Konon, ada juga pedang ditemukan dari pematang. Konon pula, gua di sana tak semuanya yang alami. Ada beberapa yang buatan. Dan sebagainya. Dan sebagainya. Jujur, saya belum pernah ke sana. Pengen juga ke sana. Merasakan auranya, melihat dengan mata, juga mungkin dengan yang lain. Ini bukan tentang mitos, apalagi mistis.
Tak semua dipandang melulu dengan mitos dan mistis. Masih ada saluran lain. Inilah peran imajinasi. Intuisi. Bahkan, ilham. Ini seperti kisah kenabian. Kisah kenabian bukanlah karya jurnalistik. Bukan pula kisah mitologi. Di sana, ada pendekatan di luar logika dan mistis. Itulah intuisi. Itulah ilham. Setingkat di atasnya, itulah wahyu.
Pendekatan seperti ini kadang harus dipertimbangkan. Setidaknya sebagai cerita pengayaan. Bukan untuk diterima sebagai kebenaran. Tapi cukup sebatas referensi. Kebenaran hanya akan sah setelah referensi. Pada akhirnya, saya bahagia dan bangga ikut belajar. TACB dari Humbang lainnya pun terlihat begitu.
Chandra Mahulae, misalnya, bersyukur bisa dipercaya dan diutus. Ia kini berharap semoga ada Museum Habatakon di Humbang. Konsepnya mengembangkan museum di Balige. Begitu juga dengan Dongan Manurung. Ahli sastra Batak ini antusias. Ia sudah ingin mengimplementasikan pengetahuan yang dipelajari untuk mengidentifikasi objek terduga cagar budaya.

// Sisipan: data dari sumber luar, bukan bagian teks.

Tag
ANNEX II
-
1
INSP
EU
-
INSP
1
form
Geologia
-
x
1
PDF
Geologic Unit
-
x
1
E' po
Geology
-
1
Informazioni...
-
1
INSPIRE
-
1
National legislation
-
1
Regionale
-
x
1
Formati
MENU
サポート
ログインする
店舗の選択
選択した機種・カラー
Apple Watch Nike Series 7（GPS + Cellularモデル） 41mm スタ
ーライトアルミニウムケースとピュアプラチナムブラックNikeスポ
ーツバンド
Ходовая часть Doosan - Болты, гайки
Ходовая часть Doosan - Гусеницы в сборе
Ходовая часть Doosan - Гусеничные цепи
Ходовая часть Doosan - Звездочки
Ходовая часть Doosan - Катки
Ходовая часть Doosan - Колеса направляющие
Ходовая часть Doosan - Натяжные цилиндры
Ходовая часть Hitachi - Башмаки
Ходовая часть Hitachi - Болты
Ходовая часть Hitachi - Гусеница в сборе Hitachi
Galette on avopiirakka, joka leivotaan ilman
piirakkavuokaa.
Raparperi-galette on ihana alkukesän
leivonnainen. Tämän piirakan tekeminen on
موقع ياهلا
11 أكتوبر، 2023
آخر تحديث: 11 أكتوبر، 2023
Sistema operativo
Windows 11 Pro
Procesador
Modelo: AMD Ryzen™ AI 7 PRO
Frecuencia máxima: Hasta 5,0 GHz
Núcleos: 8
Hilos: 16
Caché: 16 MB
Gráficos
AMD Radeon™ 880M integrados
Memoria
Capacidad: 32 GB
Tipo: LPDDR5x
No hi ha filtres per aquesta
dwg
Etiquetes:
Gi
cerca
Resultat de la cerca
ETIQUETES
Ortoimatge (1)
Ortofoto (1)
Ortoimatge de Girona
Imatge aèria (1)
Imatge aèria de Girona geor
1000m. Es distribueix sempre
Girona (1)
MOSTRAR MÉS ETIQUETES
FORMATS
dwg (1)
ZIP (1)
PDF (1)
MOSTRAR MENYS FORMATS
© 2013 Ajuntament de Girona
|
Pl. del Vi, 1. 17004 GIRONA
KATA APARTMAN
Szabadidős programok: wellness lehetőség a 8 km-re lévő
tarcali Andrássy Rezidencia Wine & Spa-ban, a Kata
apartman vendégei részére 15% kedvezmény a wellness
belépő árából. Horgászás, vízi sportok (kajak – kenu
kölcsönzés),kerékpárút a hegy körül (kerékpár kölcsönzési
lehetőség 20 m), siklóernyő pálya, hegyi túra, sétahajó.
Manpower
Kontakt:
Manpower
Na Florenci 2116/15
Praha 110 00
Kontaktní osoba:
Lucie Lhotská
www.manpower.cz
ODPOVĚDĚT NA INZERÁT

Serupa dengan Victor Herman Silaen asal Parlilitan. Baginya, ini adalah langkah besar yang dilakukan Pemkab Humbang untuk menjaga cagar budaya. Ini adalah modal kuat untuk memetakan potensi budaya Humbang. Ya, Humbang memang cukup potensial. Sejarahnya bisa jadi sebagai master piece sejarah Batak seluruhnya.
TACB lainnya adalah Dame Tudiru Samosir. Ia pun sangat mengapresiasi kesungguhan Pemkab Humbahas untuk mengirimkan TACB. “Terima kasih pada Pemkab Humbang karena mengirimkan TACB sampai 7 orang. Semoga lulus dan langsung bisa bekerja di bawah bimbingan pemerintah,” tuturnya. Pendamping kami, Harapan Sibarani, pun sangat atraktif.
Ia selalu membersamai kami. Mengingatkan materi. Menguatkan supaya tak perlu terlalu gelisah. Utamakan kesehatan dan rasa syukur, begitu selalu diakhiri saat pendampingan. “Semoga lulus sehingga nanti bisa kerja untuk identifikasi kajian n rekomendasi warisan budaya di jadi cagar budaya,” pungkasnya. Melihat mereka antusias, sudah pasti juga dengan saya.